* _Task to complete_:
What you should copy is the line containing "উত্তর খুঁজতে গিয়ে" and all lines after it in the entries below, exactly and without anything added.

* _Information provided_:
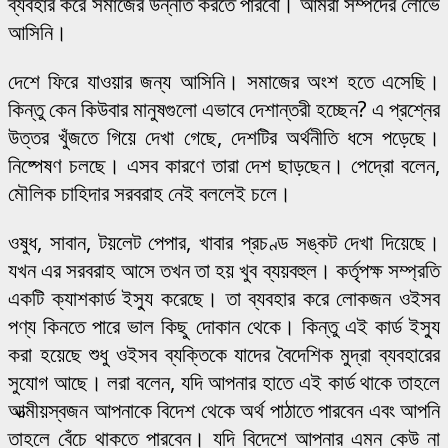
ব্যবহার করে সমাজের উন্নতি করতে পারবো। আমরা সম্পদের লোভে
আসিনি।
দেশে ফিরে যাওয়ার জন্য আসিনি। সমাজের অংশ হতে এসেছি।
কিন্তু কেন কিউবার মানুষগুলো এভাবে দেশান্তরী হচ্ছেন? এ প্রশ্নের
উত্তর খুঁজতে গিয়ে দেখা গেছে, দেশটির অর্থনীতি ধসে পড়েছে।
নিষ্পেষণ চলছে। এসব কারণে তারা দেশ ছাড়ছেন। পেদ্রো বলেন,
মৌলিক চাহিদার সরবরাহ নেই বললেই চলে।
ওষুধ, সাবান, টয়লেট পেপার, খাবার প্রচণ্ড সঙ্কট দেখা দিয়েছে।
যখন এর সরবরাহ আসে তখন তা হয় খুব ব্যয়বহুল। কর্তৃপক্ষ সম্প্রতি
একটি ক্যাশকার্ড ইস্যু করেছে। তা ব্যবহার করে লোকজন ওইসব
পণ্য কিনতে পারে ভাল কিছু দোকান থেকে। কিন্তু এই কার্ড ইস্যু
করা হয়েছে শুধু ওইসব ব্যক্তিকে যাদের বৈদেশিক মুদ্রা ব্যবহারের
সুযোগ আছে। লরা বলেন, যদি আপনার হাতে এই কার্ড থাকে তাহলে
আত্মীয়স্বজন আপনাকে বিদেশ থেকে অর্থ পাঠাতে পারবেন এবং আপনি
তাহলে বেঁচে থাকতে পারবেন। যদি বিদেশে আপনার এমন কেউ না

* _Solution to this task_:
উত্তর খুঁজতে গিয়ে দেখা গেছে, দেশটির অর্থনীতি ধসে পড়েছে।
নিষ্পেষণ চলছে। এসব কারণে তারা দেশ ছাড়ছেন। পেদ্রো বলেন,
মৌলিক চাহিদার সরবরাহ নেই বললেই চলে।
ওষুধ, সাবান, টয়লেট পেপার, খাবার প্রচণ্ড সঙ্কট দেখা দিয়েছে।
যখন এর সরবরাহ আসে তখন তা হয় খুব ব্যয়বহুল। কর্তৃপক্ষ সম্প্রতি
একটি ক্যাশকার্ড ইস্যু করেছে। তা ব্যবহার করে লোকজন ওইসব
পণ্য কিনতে পারে ভাল কিছু দোকান থেকে। কিন্তু এই কার্ড ইস্যু
করা হয়েছে শুধু ওইসব ব্যক্তিকে যাদের বৈদেশিক মুদ্রা ব্যবহারের
সুযোগ আছে। লরা বলেন, যদি আপনার হাতে এই কার্ড থাকে তাহলে
আত্মীয়স্বজন আপনাকে বিদেশ থেকে অর্থ পাঠাতে পারবেন এবং আপনি
তাহলে বেঁচে থাকতে পারবেন। যদি বিদেশে আপনার এমন কেউ না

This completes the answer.